An Airport for Wisonsin's Walworth County?

June 21, 2006
A county-run airport would compete with the East Troy Municipal Airport.

In the last 15 years, Walworth County in Wisconsin has built a sheriff's department headquarters, a jail and a Huber dorm, a judicial center, a nursing home, and additions to the health and human services department.

Its government center is undergoing massive renovations, and the county board recently approved building a new school for children with special needs.

So is an airport next?

One supervisor suggests the board look at the prospect.

Larry Hilbelink told the public works committee Monday that he heard from a pilot friend that "airports can be built for nothing through federal grants. That puts us in a position to build for virtually nothing."

Hilbelink suggested building an airport on 400-plus acres of county land off County NN near the new nursing home.

The tract of agricultural land is large enough for a smaller airport, Hilbelink said. He was unsure how long a runway could be and how big of planes it could accommodate.

If federal grants were available to construct an airport, the county could make money from gas sales and hanger rentals, Hilbelink said.

"It's nothing more than a possibility that the county could conceivably make good money off a county project, rather than spend money," Hilbelink said.

An airport could help lure larger companies to Walworth County, Hilbelink said. He noted that the Walworth County Economic Development Alliance is trying to persuade American Honda Motor Co. to build a car manufacturing plant in the area.

A county-run airport would compete with the East Troy Municipal Airport, said Jeff Parnau, president of the airport's fixed based operations center.

"I would be kind of surprised if they built something the same size and scope as what we have because they already have it in Walworth County," Parnau said. "The village has done an aggressive expansion plan (here), with 17 more proposed hangers and a runway expansion approved in the late 1990s.
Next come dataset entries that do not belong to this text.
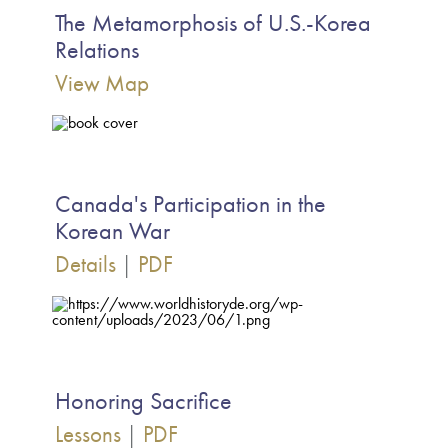
The Metamorphosis of U.S.-Korea
Relations
View Map
Canada's Participation in the
Korean War
Details
|
PDF
Honoring Sacrifice
Lessons
|
PDF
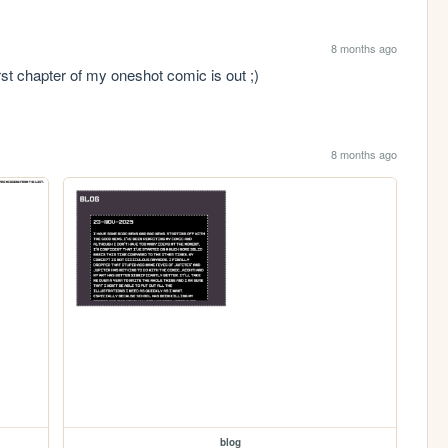
8 months ago
rst chapter of my oneshot comic is out ;)
8 months ago
blog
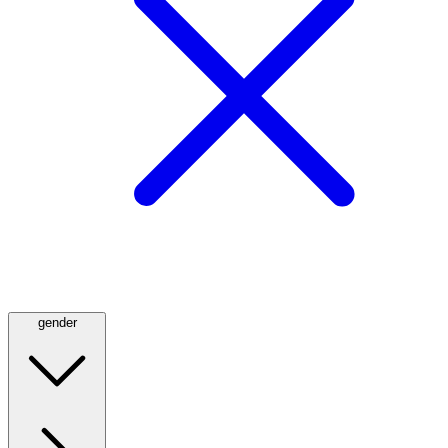
gender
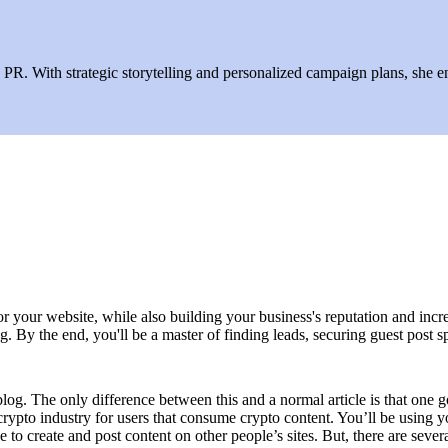
R. With strategic storytelling and personalized campaign plans, she ens
r your website, while also building your business's reputation and incre
 By the end, you'll be a master of finding leads, securing guest post spot
blog. The only difference between this and a normal article is that one 
 crypto industry for users that consume crypto content. You’ll be using
e to create and post content on other people’s sites. But, there are sev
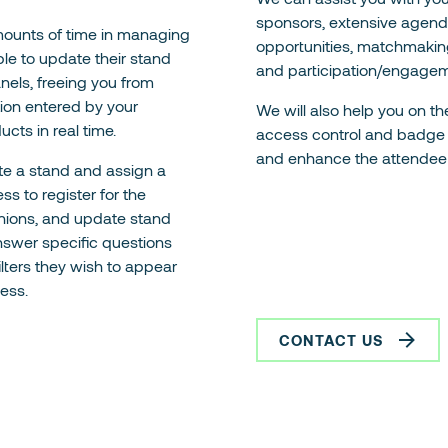
sponsors, extensive agenda
mounts of time in managing
opportunities, matchmaking
able to update their stand
and participation/engagem
nels, freeing you from
tion entered by your
We will also help you on the
ucts in real time.
access control and badge p
and enhance the attendee
te a stand and assign a
ss to register for the
nions, and update stand
answer specific questions
ilters they wish to appear
cess.
CONTACT US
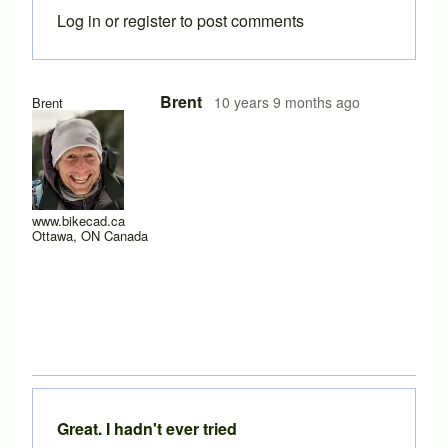
Log in
or
register
to post comments
Brent
10 years 9 months ago
Brent
www.bikecad.ca
Ottawa, ON Canada
Great. I hadn't ever tried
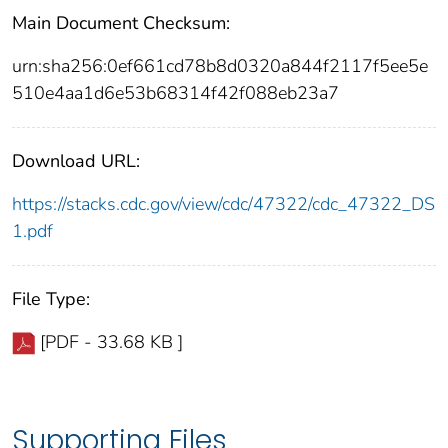
Main Document Checksum:
urn:sha256:0ef661cd78b8d0320a844f2117f5ee5e
510e4aa1d6e53b68314f42f088eb23a7
Download URL:
https://stacks.cdc.gov/view/cdc/47322/cdc_47322_DS
1.pdf
File Type:
[PDF - 33.68 KB ]
Supporting Files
"This is the first I've heard of (the proposal). It would make a lot more sense for them to acquire the operation from the village."

The village of East Troy owns the airport land and rents space to individuals and companies for plane storage and aviation-related businesses, Parnau said. Other airstrips in Walworth County are privately owned.

East Troy budgets about $98,000 annually for expenditures at the airport, mostly for employee wages to maintain the facility. The village also has material costs to maintain hangars that it owns.

The village receives about $100,000 in airport revenues, but $15,600 of that is from village tax support, according to village records. Non-tax revenues are about $84,000 from fuel sales, land leases, hanger rentals and a few other sources.

"Airports are rarely revenue makers," said village Trustee John Alexander, who sits on the East Troy Airport advisory committee. "They strive to break even. But it's tough when you have a tax base our size. Having a tax base the size of a county would make a lot more sense."

The city of Burlington also operates an airport just outside the county line.

"It's just an idea. I'm trying to throw something out there," Hilbelink said after the meeting. "Every time we come to taxpayers, it's for something we have to buy. Look at parks. Every time we look at parks we ask how much is it going to cost us?

"This is nothing more than an idea where the county may be able to make money off it; money that might support something else it has going on."